Ca Mau Shipwreck Pottery
When Vietnamese fishermen discovered a historical shipwreck about 90 nautical miles south of the Ca Mau Peninsula in southern Vietnam in 1998, they hauled up more than 30,000 artefacts and 2.4 tons of metal objects in their nets. Subsequently, a Vietnamese diving and excavation company, working in close collaboration with the Ca Mau Provincial Museum and other responsible agencies, began to salvage the ship. In 1998 and 1999 more than 130,000 artefacts were recovered from this 450m2 site.
Sometime between 1723 and 1735, a Chinese junk sank off the coast of Vietnam’s farthest point in the South China Sea. Its cargo consisted of chinaware, porcelains, blue and white ware, porcelains decorated in brown, white-glazed porcelains over-glazed with enamels, and various stoneware, all originating from different kilns in southern China. The exact journey of the Ca Mau junk is still not clear, but It is believed the wreck was a Chinese merchant's junk on its way from Canton (Guangzhou) to Batavia when it caught fire and sank in about 1725. The goods on board had been ordered by the merchant for Dutch traders, who had limited access to China and its ports.

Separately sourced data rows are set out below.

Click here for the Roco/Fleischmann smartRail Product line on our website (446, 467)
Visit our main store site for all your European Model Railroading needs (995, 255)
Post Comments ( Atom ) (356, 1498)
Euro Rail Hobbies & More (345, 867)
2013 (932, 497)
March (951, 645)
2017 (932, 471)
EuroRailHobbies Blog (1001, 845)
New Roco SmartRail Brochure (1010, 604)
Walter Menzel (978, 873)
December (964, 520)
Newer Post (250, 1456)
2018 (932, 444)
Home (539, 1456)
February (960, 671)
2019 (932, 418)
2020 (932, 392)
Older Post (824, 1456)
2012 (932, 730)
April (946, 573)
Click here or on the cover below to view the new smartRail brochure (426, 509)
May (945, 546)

The shipwreck contained numerous types of porcelain, designed for the European market. Included are blue and white dishes, sometimes in sets of five, decorated with the well-known so-called ‘Scheveningen’ landscape (formerly known as the ‘Deshima’ décor), depicting a typical Dutch fishing village. In the background the sails of fishing boats are visible in between the roofs of houses, a church, and a fire beacon (executed in Chinese style). Chinese dishes with European motifs were made to order and are known as ‘Chine de commande’. European motifs were, apparently, very popular. They appear not only on dishes, but also on cups, plates, and other kitchen- or table- ware.
The ship was involved in trading Chinese ceramics and portrays how Vietnam participated in the large inter-Asian trade between East and West. Vietnam was an important hub in the flourishing Asian trade. Similarly, the Dutch would have had access to the larger European markets.